Commentary no. 260 - 2 May 2023 

Richard Haass and Charles Kupchan recently formulated a proposal, published in Foreign Affairs magazine, to bring Ukraine and Russia around the table to discuss a peace plan. The proposal is based on the conviction that there is no military solution to the ongoing conflict, the continuation of which, in addition to increasing human and economic costs for both sides, would risk unnecessary prolongation and, in the worst case, uncontrollable escalation.
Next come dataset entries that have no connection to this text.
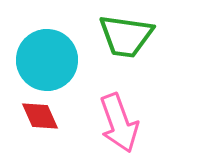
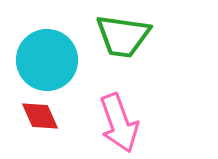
green trapezoid: moved 3 px left
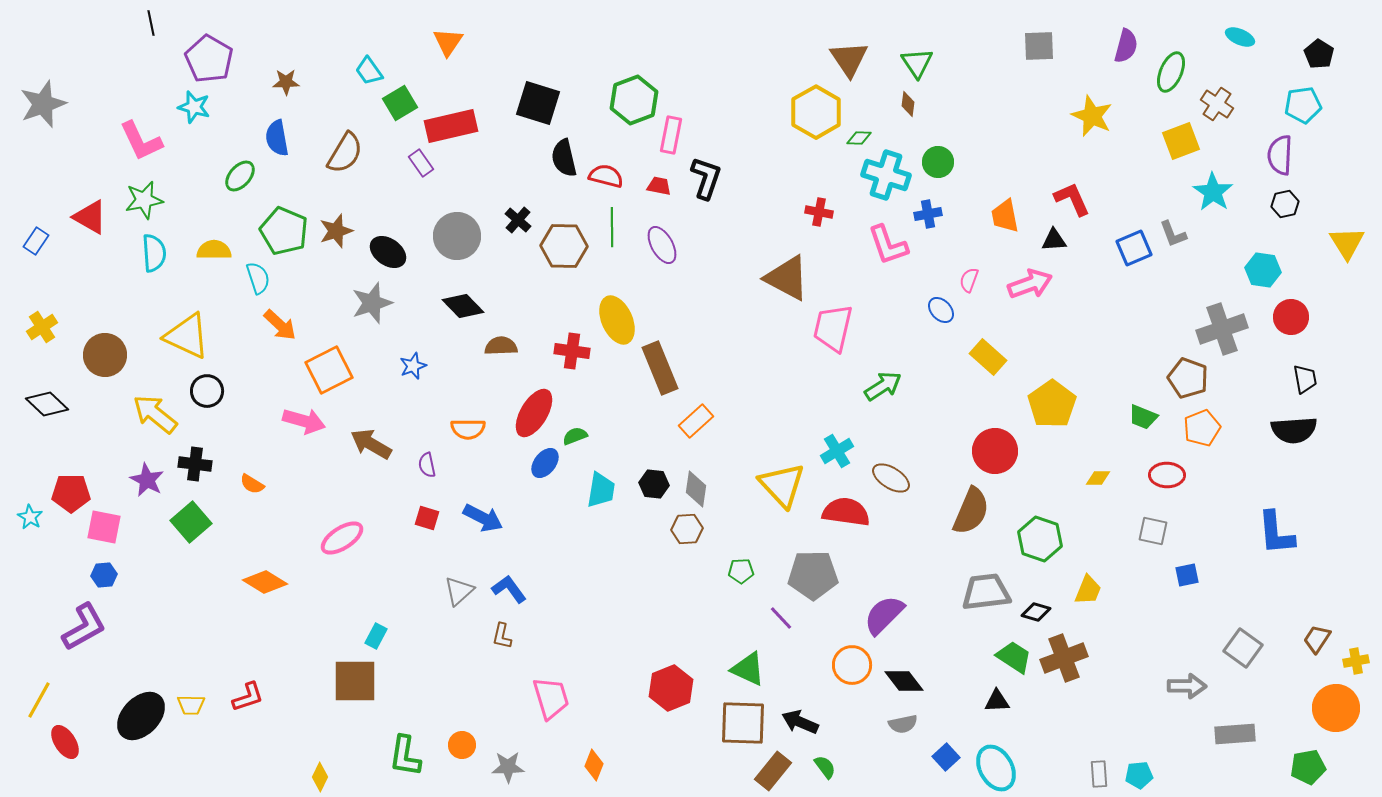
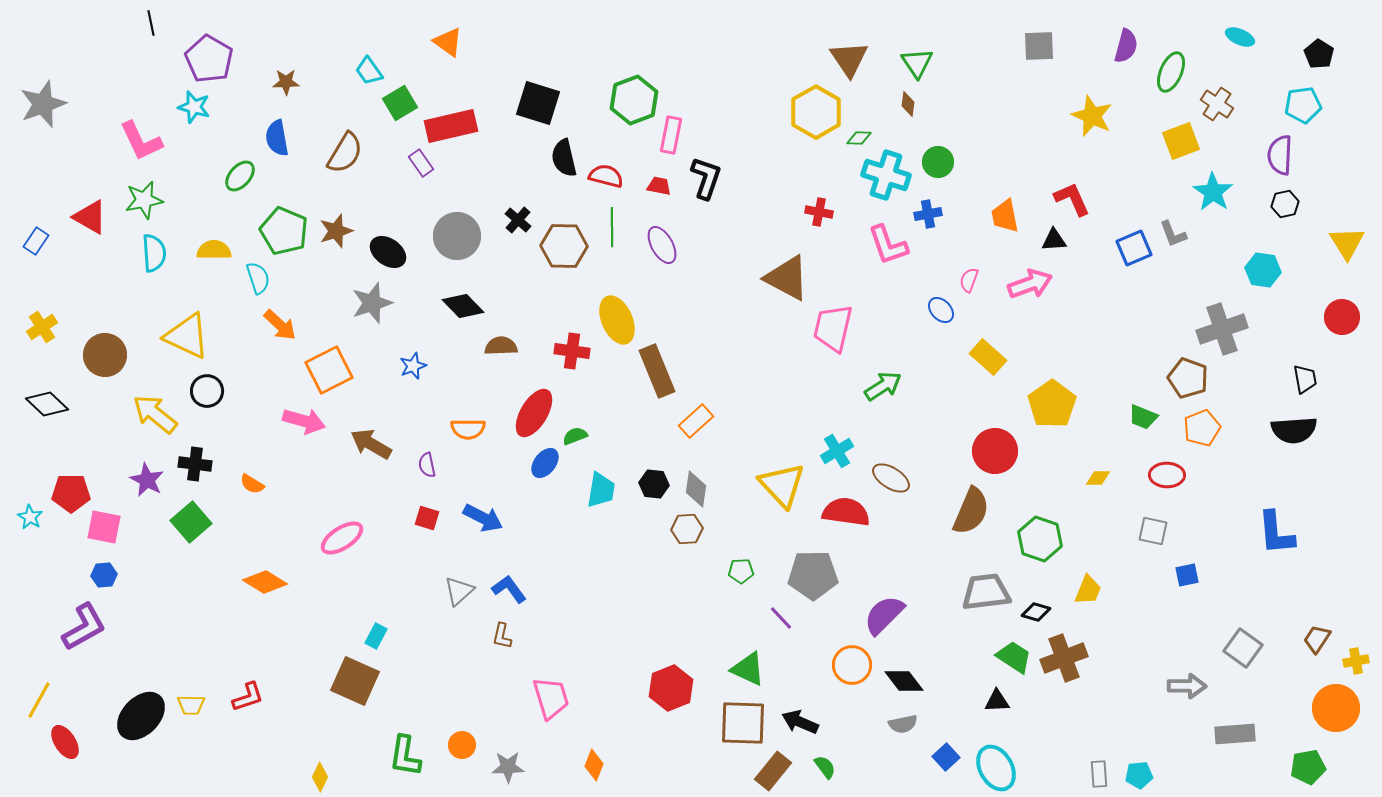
orange triangle at (448, 42): rotated 28 degrees counterclockwise
red circle at (1291, 317): moved 51 px right
brown rectangle at (660, 368): moved 3 px left, 3 px down
brown square at (355, 681): rotated 24 degrees clockwise
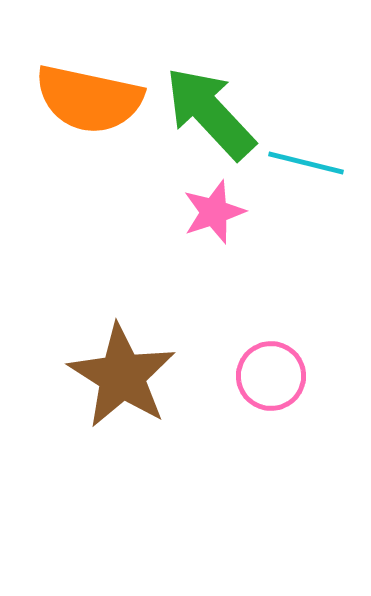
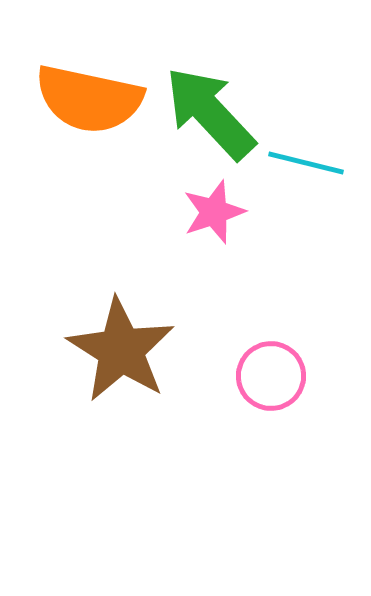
brown star: moved 1 px left, 26 px up
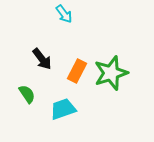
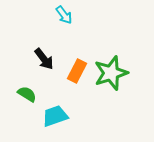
cyan arrow: moved 1 px down
black arrow: moved 2 px right
green semicircle: rotated 24 degrees counterclockwise
cyan trapezoid: moved 8 px left, 7 px down
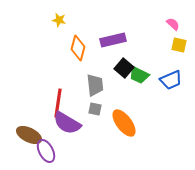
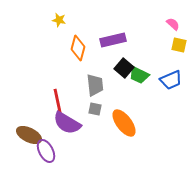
red line: rotated 20 degrees counterclockwise
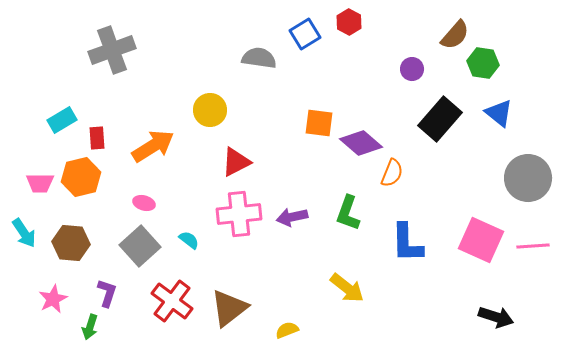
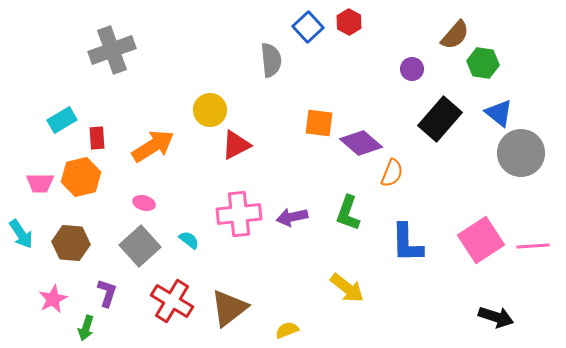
blue square: moved 3 px right, 7 px up; rotated 12 degrees counterclockwise
gray semicircle: moved 12 px right, 2 px down; rotated 76 degrees clockwise
red triangle: moved 17 px up
gray circle: moved 7 px left, 25 px up
cyan arrow: moved 3 px left, 1 px down
pink square: rotated 33 degrees clockwise
red cross: rotated 6 degrees counterclockwise
green arrow: moved 4 px left, 1 px down
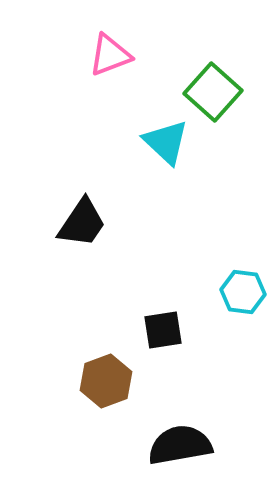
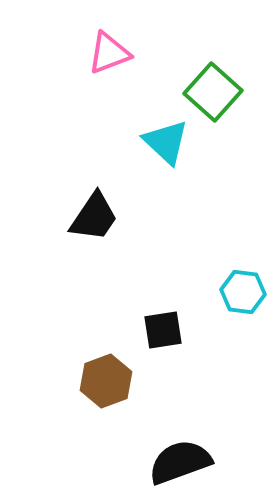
pink triangle: moved 1 px left, 2 px up
black trapezoid: moved 12 px right, 6 px up
black semicircle: moved 17 px down; rotated 10 degrees counterclockwise
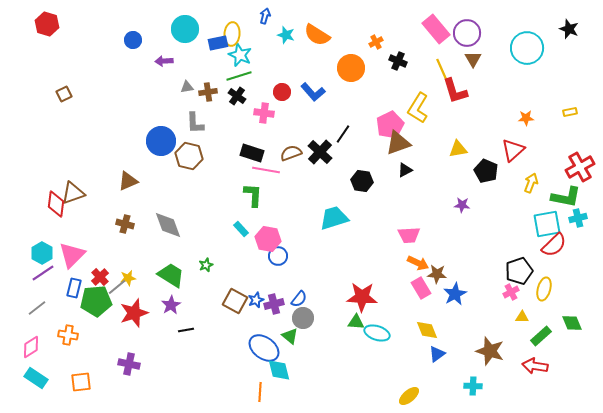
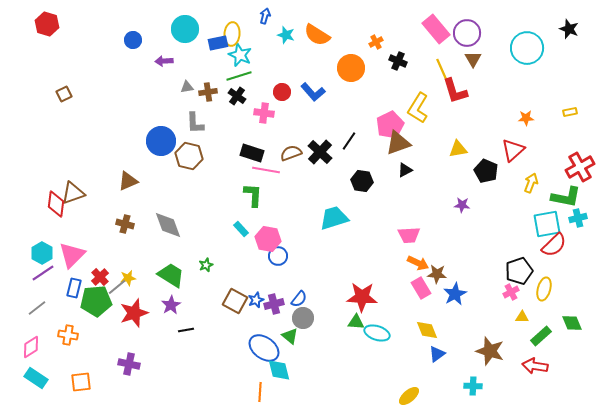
black line at (343, 134): moved 6 px right, 7 px down
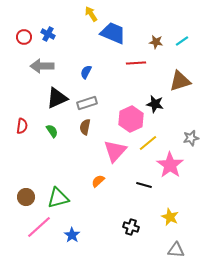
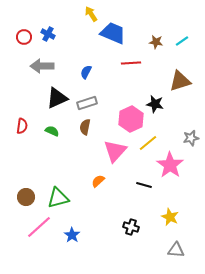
red line: moved 5 px left
green semicircle: rotated 32 degrees counterclockwise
Haass and Kupchan’s idea is to continue to support Ukraine with new weapons, even more sophisticated than those supplied so far, the objective of which would be to reclaim as much of the Ukrainian territory currently occupied by Russia. Subsequently, a cease-fire would have to be agreed and negotiations started. Ukraine would not be formally asked to give up its goal of getting Crimea and the Donbass back, but this would be deferred until Putin is no longer in power. A demilitarised zone would be established, from which both Russian and Ukrainian troops would withdraw, and which would be under UN or OSCE control and whose final status would be defined when conditions are more favourable in the future. In return, the West would progressively lift sanctions on Russia and, at the same time, begin negotiations on a broader European security system.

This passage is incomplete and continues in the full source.